Summary
Marriott International, Inc. (MAR) has filed an 8-K report on November 16, 2018, detailing a significant debt offering. The company successfully issued a total of $1.2 billion in new notes across three series: $550 million in Floating Rate Series Y Notes due 2020, $350 million in 4.150% Series Z Notes due 2023, and $300 million in 4.650% Series AA Notes due 2028. The offering, which closed on November 16, 2018, generated net proceeds of approximately $1.190 billion after accounting for underwriting discounts and expenses. These substantial proceeds are earmarked for general corporate purposes, providing Marriott with financial flexibility. Potential uses include bolstering working capital, funding capital expenditures, pursuing strategic acquisitions, executing stock repurchase programs, or retiring existing commercial paper and other debt obligations. This proactive financing move by Marriott suggests a strategy to manage its capital structure and support its ongoing business operations and growth initiatives.
Key Highlights
- 1Marriott International issued $1.2 billion in aggregate principal amount of new notes.
- 2The offering includes $550 million in Floating Rate Series Y Notes due 2020.
- 3The offering includes $350 million in 4.150% Series Z Notes due 2023.

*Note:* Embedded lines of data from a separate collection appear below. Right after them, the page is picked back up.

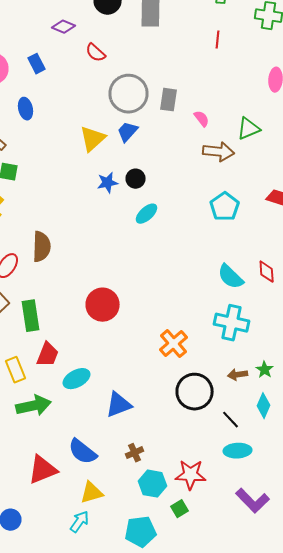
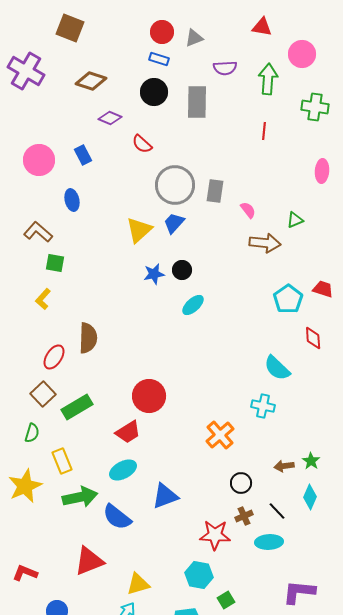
green triangle: (248, 129) -> (295, 220), size x0.7
cyan pentagon: (224, 207) -> (288, 299), moved
red diamond: (266, 272) -> (313, 338), moved
green rectangle: (30, 316) -> (77, 407), turned 68
cyan cross: (232, 323) -> (263, 406), moved, size x0.7
red trapezoid: (48, 355) -> (128, 432), moved, turned 36
black circle: (194, 392) -> (241, 483), size x0.6
cyan ellipse: (238, 451) -> (269, 542), moved
blue semicircle: (82, 452) -> (117, 517), moved
brown cross: (134, 453) -> (244, 516), moved
red star: (190, 475) -> (215, 535), moved
purple L-shape: (252, 501) -> (299, 592), turned 140

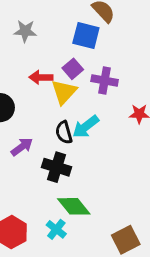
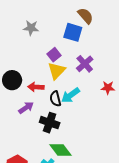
purple square: (73, 69) -> (54, 55), moved
red arrow: (41, 77) -> (36, 87), moved
purple cross: (105, 80) -> (85, 64), turned 36

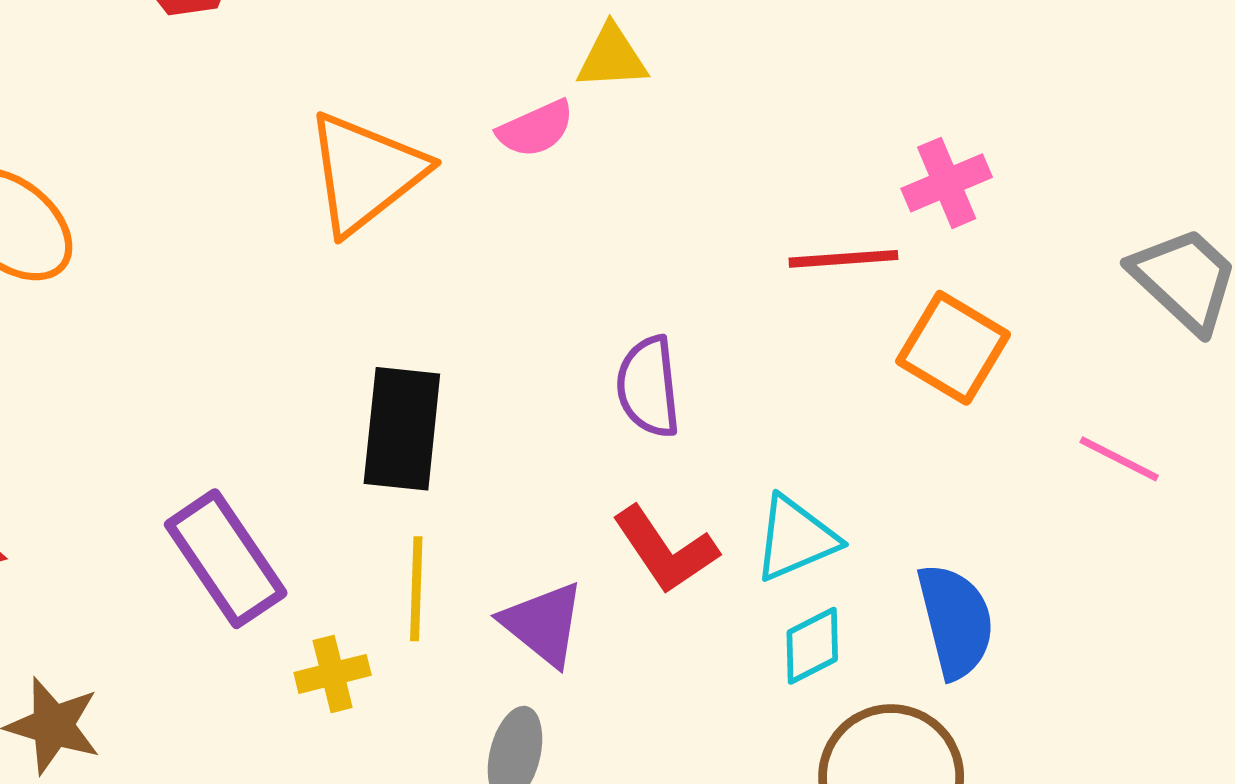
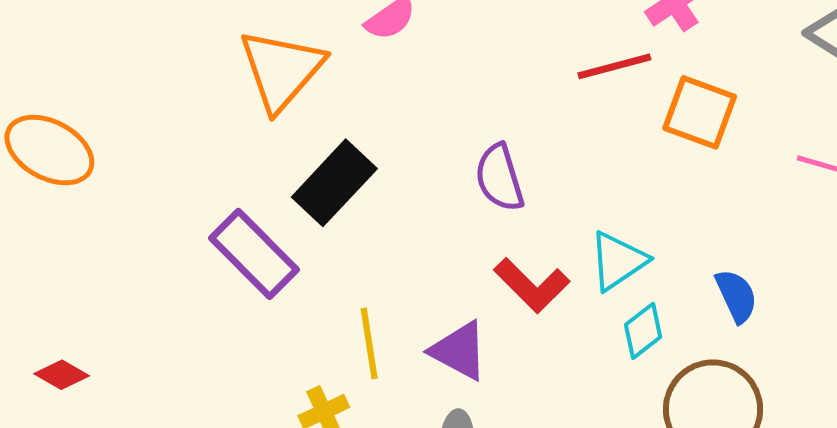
black rectangle: (402, 429) -> (334, 183), moved, turned 48
purple rectangle: (226, 559) -> (254, 254), moved
blue semicircle: (956, 621) -> (736, 296), size x0.7

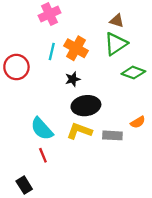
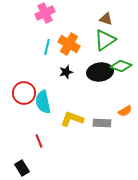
red circle: (16, 67) -> (24, 93), moved
black ellipse: (86, 106) -> (100, 72), moved
cyan semicircle: (42, 129) -> (43, 102), moved, turned 30

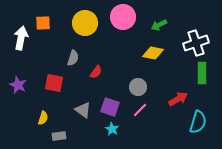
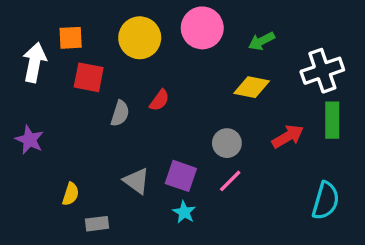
gray semicircle: (73, 58) -> (120, 113), moved
red semicircle: (96, 72) -> (159, 100), moved
red square: (54, 83) -> (89, 77), moved
red arrow: (178, 99) -> (288, 136), moved

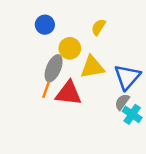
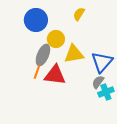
blue circle: (45, 25) -> (36, 20), size x1.5
yellow semicircle: (98, 27) -> (79, 14), moved
cyan cross: (132, 114) -> (106, 92), turned 35

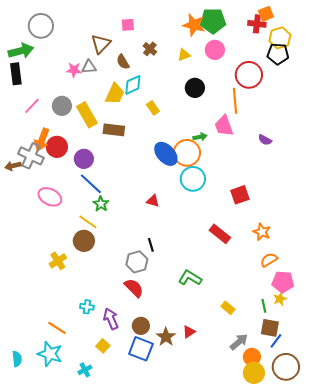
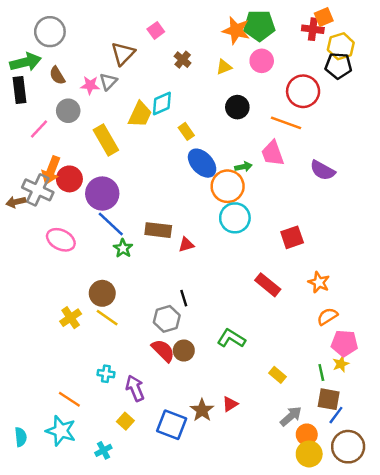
pink square: (128, 25) -> (156, 30), turned -32
brown semicircle: (123, 62) -> (57, 75), moved
gray triangle: (89, 67) -> (108, 82), turned -42
orange line: (235, 101) -> (286, 123), turned -65
gray circle: (62, 106) -> (68, 111), moved
brown rectangle: (114, 130) -> (158, 230), moved
purple semicircle: (265, 140) -> (323, 170), size x1.5
blue ellipse: (166, 154) -> (202, 163), moved
purple circle: (84, 159) -> (102, 194), size x1.4
red triangle: (153, 201) -> (186, 245), turned -32
yellow line: (88, 222) -> (107, 318), moved
brown circle: (141, 326) -> (184, 351), moved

- 4The offering includes $300 million in 4.650% Series AA Notes due 2028.
- 5Net proceeds from the offering amounted to approximately $1.190 billion.
- 6Proceeds are intended for general corporate purposes, including working capital, capital expenditures, acquisitions, stock repurchases, and debt repayment.
- 7The notes were issued under an indenture dated November 16, 1998, with The Bank of New York Mellon as trustee.